PROBLEM TO WORK ON
Please set down, exactly, the line with "problematizes the issue of national" and all lines that follow it through the end of the records below.

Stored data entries
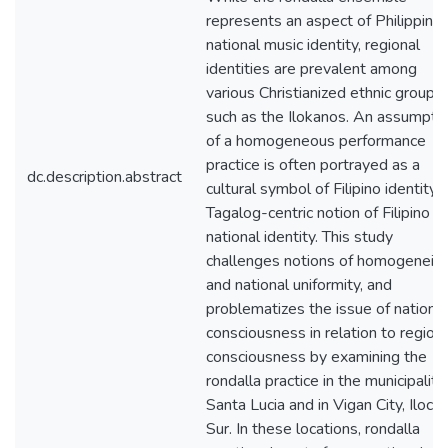
represents an aspect of Philippine
national music identity, regional
identities are prevalent among
various Christianized ethnic groups
such as the Ilokanos. An assumpti
of a homogeneous performance
practice is often portrayed as a
dc.description.abstract
cultural symbol of Filipino identity, 
Tagalog-centric notion of Filipino
national identity. This study
challenges notions of homogeneity
and national uniformity, and
problematizes the issue of national
consciousness in relation to region
consciousness by examining the
rondalla practice in the municipality
Santa Lucia and in Vigan City, Iloco
Sur. In these locations, rondalla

RESPONSE
problematizes the issue of national
consciousness in relation to region
consciousness by examining the
rondalla practice in the municipality
Santa Lucia and in Vigan City, Iloco
Sur. In these locations, rondalla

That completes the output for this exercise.